In this section, we describe the algorithm, which generates the output schema in

form of an XML Schema definition from an XSLT stylesheet VXSLT. If VXSLT contains an XSLT instruction <xsl:copy-of>, which copies XML nodes of the input XML document, then our output schema generator requires the XML Schema definition of the input XML document. We present the algorithm of the output schema generator in the following attribute grammar. Note that the chosen attribute grammar covers many XSLT stylesheets. If we consider the XSLT stylesheets of the XSLTMark benchmark [ 6 ], then we can determine the output schemas of 37 from 39 XSLT stylesheets of the XSLTMark benchmark.
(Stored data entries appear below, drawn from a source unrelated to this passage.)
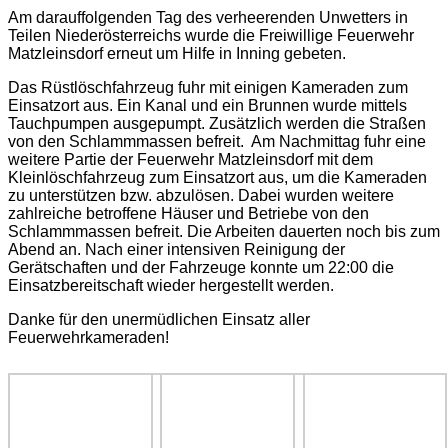
Am darauffolgenden Tag des verheerenden Unwetters in
Teilen Niederösterreichs wurde die Freiwillige Feuerwehr
Matzleinsdorf erneut um Hilfe in Inning gebeten.
Das Rüstlöschfahrzeug fuhr mit einigen Kameraden zum
Einsatzort aus. Ein Kanal und ein Brunnen wurde mittels
Tauchpumpen ausgepumpt. Zusätzlich werden die Straßen
von den Schlammmassen befreit. Am Nachmittag fuhr eine
weitere Partie der Feuerwehr Matzleinsdorf mit dem
Kleinlöschfahrzeug zum Einsatzort aus, um die Kameraden
zu unterstützen bzw. abzulösen. Dabei wurden weitere
zahlreiche betroffene Häuser und Betriebe von den
Schlammmassen befreit. Die Arbeiten dauerten noch bis zum
Abend an. N
ach einer intensiven Reinigung der
Gerätschaften und der Fahrzeuge konnte um 22:00 die
Einsatzbereitschaft wieder hergestellt werden.
Danke für den unermüdlichen Einsatz aller
Feuerwehrkameraden!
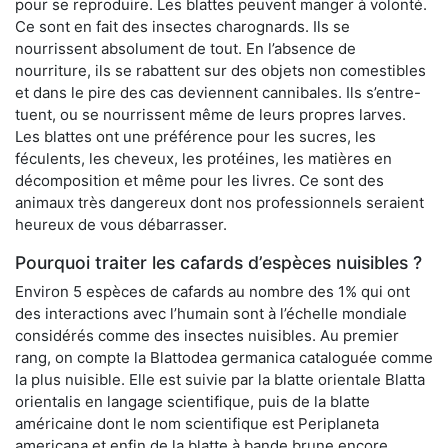
pour se reproduire. Les blattes peuvent manger à volonté.
Ce sont en fait des insectes charognards. Ils se
nourrissent absolument de tout. En l’absence de
nourriture, ils se rabattent sur des objets non comestibles
et dans le pire des cas deviennent cannibales. Ils s’entre-
tuent, ou se nourrissent même de leurs propres larves.
Les blattes ont une préférence pour les sucres, les
féculents, les cheveux, les protéines, les matières en
décomposition et même pour les livres. Ce sont des
animaux très dangereux dont nos professionnels seraient
heureux de vous débarrasser.
Pourquoi traiter les cafards d’espèces nuisibles ?
Environ 5 espèces de cafards au nombre des 1% qui ont
des interactions avec l’humain sont à l’échelle mondiale
considérés comme des insectes nuisibles. Au premier
rang, on compte la Blattodea germanica cataloguée comme
la plus nuisible. Elle est suivie par la blatte orientale Blatta
orientalis en langage scientifique, puis de la blatte
américaine dont le nom scientifique est Periplaneta
americana et enfin de la blatte à bande brune encore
One of the remaining XSLT stylesheets, the output schema of which we cannot determine with the proposed attribute grammar for the determination of the output schema, contains element declarations the names of which depend on the input XML document. Another remaining XSLT stylesheet does not start with <xsl:stylesheet>.

The Start symbol is applied to the root node of the abstract syntax tree of the

considered XSLT stylesheet. After evaluating the attribute grammar to the abstract syntax tree, the schema attribute of the Start symbol contains the determined output schema of the considered XSLT stylesheet.

Start ::= "<?xml version='1.0'?> <xsl:stylesheet>" (attributeSet|decimalFormat)* startTemplate (template)* "</xsl:xsl:stylesheet>". { Start.schema = createXMLDocument( "<xsd:schema xmlns:xsd=’http://www.w3.org/2001/XMLSchema’>" + startTemplate.schema + template[ 1 ].schema + … + template[i].schema+"</xsd:schema>");}

The name of the template is used as name of a group construct that contains the

schema information of the currently considered template. We will refer to this group construct whenever this template could be called. As the startTemplate symbol represents the initial template with which the processing of the XSLT stylesheet starts, we use the schema of this template as root nodes of the whole output schema and register the group containing the schema of the initial template by a function rootNodesGroup. Note that if no template matches the document node “/”, we have to consider the built-in template of XSLT that matches the document node “/”. The function generateNewUniqueName() returns a new unique name in order to be able to refer to the schema of the template. startTemplate ::= "<xsl:template match='/' (name='" String "'")? ">" Instructions "</xsl:template>". {if(String occurs) nameString = String.getString(); else nameString = generateNewUniqueName(); startTemplate.schema = createXMLFragment( "<xsd:group name=’" + nameString + "’>" + Instructions.schema + "</xsd:group>"); template.attributes = Instructions.attributes; template.name = String.getString(); rootNodesGroup(String.getString());} template ::= "<xsl:template match='" XPath "'" (name='" String "'")? ">" Instructions "</xsl:template>". {if(String occurs) nameString = String.getString(); else nameString = generateNewUniqueName(); template.schema = createXMLFragment("<xsd:group name=’" + nameString + "’>"+ Instructions.schema + "</xsd:group>"); template.name = String.getString(); template.attributes = Instructions.attributes;}

We concatenate the schemas of several instructions in a sequence. Furthermore, we

check whether the content of the instructions is fixed and store the fixed value in Instructions.fixed in this case.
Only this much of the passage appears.